CHAPTER 05

28 2 0
                                    

-Alicia-

Aku terdiam ketika mengamati pelosok rumah. Perasaan itu berkecamuk lagi kali ini. Perasaan di mana aku begitu merindukan kehidupanku terdahulu. Kehidupan saat keluargaku masih utuh. Ada sosok ibu yang selalu memeluk ketika aku pulang sekolah. Ada sosok ayah yang tak pernah melupakan kebiasaannya, yaitu mengecup keningku. Atau jika ayah pulang kerja lebih cepat, mereka berdua akan menyambut serta merangkulku ke dalam dekapan hangat yang selalu sukses membuatku tenang dan berani menghadapi kenyataan.

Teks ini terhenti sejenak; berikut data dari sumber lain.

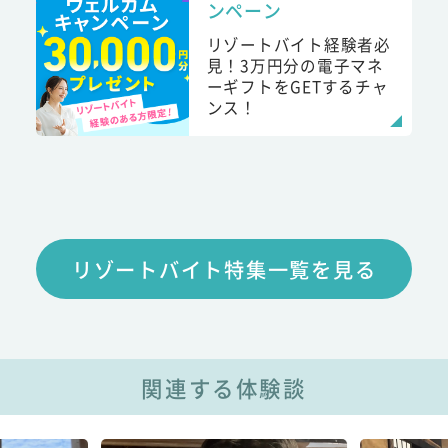
ンペーン
リゾートバイト経験者必
見！3万円分の電子マネ
ーギフトをGETするチャ
ンス！
リゾートバイト特集一覧を見る
関連する体験談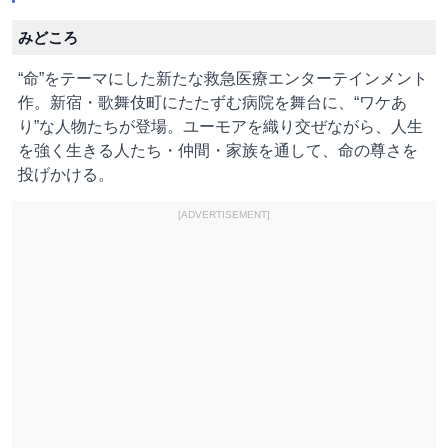
みどころ
“命”をテーマにした新たな救急医療エンターテインメント
作。新宿・歌舞伎町にたたずむ病院を舞台に、“ワケあ
り”な人物たちが登場。ユーモアを織り交ぜながら、人生
を強く生きる人たち・仲間・家族を通して、命の尊さを
投げかける。
[ADVERTISEMENT]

Lalu sekarang? Semua telah sirna. Hanya ada Bibi Roewi yang setia menunggu kedatanganku dengan senyum tulusnya. Aku pun balas tersenyum dan lekas-lekas naik ke kamar. Rumah ini memang belum genap sebulan kami menempatinya, tetapi rasa hampa yang dihadirkan sudah begitu melekat di hatiku. Mungkin karena tak pernah ada kegiatan berarti di tiap sudutnya. Tak ada obrolan serius antara aku dan ayah di ruang mana pun. Tak ada tegur sapa atau sekadar pertanyaan tentang, "Bagaimana kegiatanmu hari ini?". Lebih seringnya ayah datang ketika aku sudah tertidur dan berangkat lagi saat aku keluar kamar untuk sarapan. Tak ada basa-basi. Hanya sepi.

Aku mengembuskan napas panjang. Semua hal yang terjadi belakangan membuatku lelah. Ingin sekali berteriak, menangis, melupakan bahwa aku masih bisa bernapas meski menderita batin seperti ini. Aku pun menutup pintu sesampainya di kamar, meletakkan tasku di meja lalu beralih ke cermin. Melihat sosokku yang muram dengan berat badan menyusut.

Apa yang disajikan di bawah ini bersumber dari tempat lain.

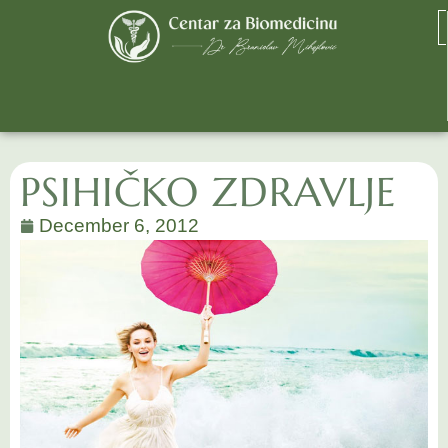
PSIHIČKO ZDRAVLJE
December 6, 2012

Itukah aku? Apa yang aku lakukan di situ? Berdiri diam melihat wajah yang semakin hari semakin memburuk. Jarang ada senyuman, jarang ada ucapan, dan tidak bisa beradaptasi dengan baik. Suatu penurunan tingkah laku yang sangat drastis. Hatiku kembali sesak. Mataku sudah kering jika diperintahkan untuk menangis lagi. Percuma. Dengan tindakan cengeng seperti itu, aku masih di sini, dan terus menjalani hari-hariku yang hampa. Kalau sudah begini, aku ingin sekali bicara dengan ayah.

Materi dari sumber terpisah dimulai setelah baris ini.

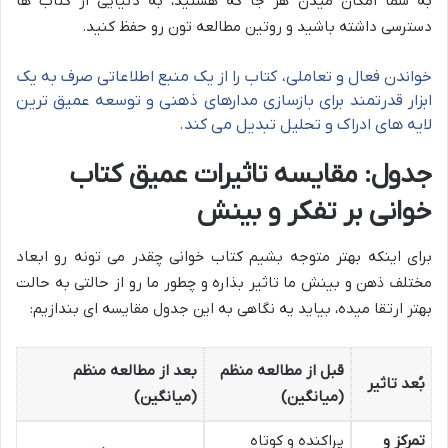
به شما امکان میدن هر جا که هستید، به دنیایی از کتاب ها
دسترسی داشته باشید و روتین مطالعه تون رو حفظ کنید.
خواندن فعال و تعاملی، کتاب را از یک منبع اطلاعاتی صرف به یک
ابزار قدرتمند برای بازسازی مدارهای ذهنی و توسعه عمیق ترین
لایه های ادراک و تحلیل تبدیل می کند.
جدول: مقایسه تاثیرات عمیق کتاب
خوانی بر تفکر و بینش
برای اینکه بهتر متوجه بشیم کتاب خوانی چقدر می تونه رو ابعاد
مختلف ذهن و بینش ما تاثیر بذاره و چطور ما رو از حالتی به حالت
بهتر ارتقا میده، بیاید یه نگاهی به این جدول مقایسه ای بندازیم:
قبل از مطالعه منظم
بعد از مطالعه منظم
بُعد تاثیر
(میانگین)
(میانگین)
تمرکز و
پراکنده و کوتاه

Aku berbalik dan berjalan menuju tempat tidur. Duduk di sana meraih telepon di meja nakas. Kutekan digit-digit nomor ponselnya. Tersambung. Beberapa detik baru diangkat oleh ayah.

"Halo?" Suaranya terdengar terburu-buru.

Aku tidak langsung menjawab.

"Ada apa Bibi?"

Bibi katanya? Apa karena aku menghubunginya dari rumah, jadi mengira kalau yang menelepon adalah Bibi Roewi? Apa dia lupa kalau ada aku juga yang tinggal di sini?

"Halo? Bibi Roewi? Telepon nanti saja ya, aku masih ada rapat dengan klien." Panggilan dimatikan.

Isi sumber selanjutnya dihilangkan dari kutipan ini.